» ABOUT THIS TASK
Pull out every line with the word "Scenario" from the entries below.

*** Begin section ***

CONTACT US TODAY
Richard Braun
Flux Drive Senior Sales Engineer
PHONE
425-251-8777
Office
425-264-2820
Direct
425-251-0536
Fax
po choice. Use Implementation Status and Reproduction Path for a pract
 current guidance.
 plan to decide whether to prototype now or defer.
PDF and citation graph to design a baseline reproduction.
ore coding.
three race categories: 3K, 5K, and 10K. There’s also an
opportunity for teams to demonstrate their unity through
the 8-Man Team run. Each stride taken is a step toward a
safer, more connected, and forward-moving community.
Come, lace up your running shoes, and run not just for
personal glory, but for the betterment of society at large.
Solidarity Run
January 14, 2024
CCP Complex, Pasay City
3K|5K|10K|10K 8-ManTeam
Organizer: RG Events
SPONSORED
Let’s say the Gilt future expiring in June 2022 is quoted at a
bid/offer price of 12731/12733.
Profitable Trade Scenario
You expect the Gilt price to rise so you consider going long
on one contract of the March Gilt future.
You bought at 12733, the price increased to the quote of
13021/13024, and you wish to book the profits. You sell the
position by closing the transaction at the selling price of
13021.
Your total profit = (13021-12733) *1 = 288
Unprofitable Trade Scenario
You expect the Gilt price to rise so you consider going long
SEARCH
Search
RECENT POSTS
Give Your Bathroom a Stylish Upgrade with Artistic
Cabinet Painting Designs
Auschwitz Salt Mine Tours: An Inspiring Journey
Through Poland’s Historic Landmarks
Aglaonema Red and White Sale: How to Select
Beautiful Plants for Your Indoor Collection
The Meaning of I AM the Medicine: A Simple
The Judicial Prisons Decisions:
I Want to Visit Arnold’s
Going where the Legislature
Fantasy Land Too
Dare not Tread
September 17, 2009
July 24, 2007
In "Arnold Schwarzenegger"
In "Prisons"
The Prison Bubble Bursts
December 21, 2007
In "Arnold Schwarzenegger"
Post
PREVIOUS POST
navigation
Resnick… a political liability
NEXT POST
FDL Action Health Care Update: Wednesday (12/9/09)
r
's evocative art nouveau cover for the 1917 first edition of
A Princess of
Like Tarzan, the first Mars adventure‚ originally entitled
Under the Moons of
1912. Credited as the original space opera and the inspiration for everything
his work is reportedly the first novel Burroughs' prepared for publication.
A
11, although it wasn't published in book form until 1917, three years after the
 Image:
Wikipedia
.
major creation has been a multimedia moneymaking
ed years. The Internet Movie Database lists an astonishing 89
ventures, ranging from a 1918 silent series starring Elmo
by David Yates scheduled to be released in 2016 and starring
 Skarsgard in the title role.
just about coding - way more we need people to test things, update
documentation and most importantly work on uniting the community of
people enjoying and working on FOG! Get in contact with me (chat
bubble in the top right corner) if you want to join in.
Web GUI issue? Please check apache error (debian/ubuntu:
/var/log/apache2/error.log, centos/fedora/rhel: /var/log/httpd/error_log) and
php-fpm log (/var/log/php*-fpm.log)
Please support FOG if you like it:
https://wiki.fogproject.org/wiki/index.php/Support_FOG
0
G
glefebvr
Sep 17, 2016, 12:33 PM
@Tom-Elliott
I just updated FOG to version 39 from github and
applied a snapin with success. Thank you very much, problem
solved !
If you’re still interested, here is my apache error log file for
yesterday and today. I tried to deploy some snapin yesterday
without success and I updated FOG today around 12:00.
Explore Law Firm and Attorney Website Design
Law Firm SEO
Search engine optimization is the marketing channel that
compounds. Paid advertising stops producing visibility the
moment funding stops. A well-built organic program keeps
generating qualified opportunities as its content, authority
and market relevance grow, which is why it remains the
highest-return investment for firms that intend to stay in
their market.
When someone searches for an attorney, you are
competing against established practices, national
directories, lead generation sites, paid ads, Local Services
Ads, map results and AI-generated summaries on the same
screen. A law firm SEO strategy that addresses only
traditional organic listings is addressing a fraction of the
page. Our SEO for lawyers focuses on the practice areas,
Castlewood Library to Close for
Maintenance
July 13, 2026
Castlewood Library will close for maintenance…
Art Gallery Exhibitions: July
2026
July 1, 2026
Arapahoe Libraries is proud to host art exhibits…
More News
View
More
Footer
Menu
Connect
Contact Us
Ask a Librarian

*** End section ***

» RESULT BELOW
Profitable Trade Scenario
Unprofitable Trade Scenario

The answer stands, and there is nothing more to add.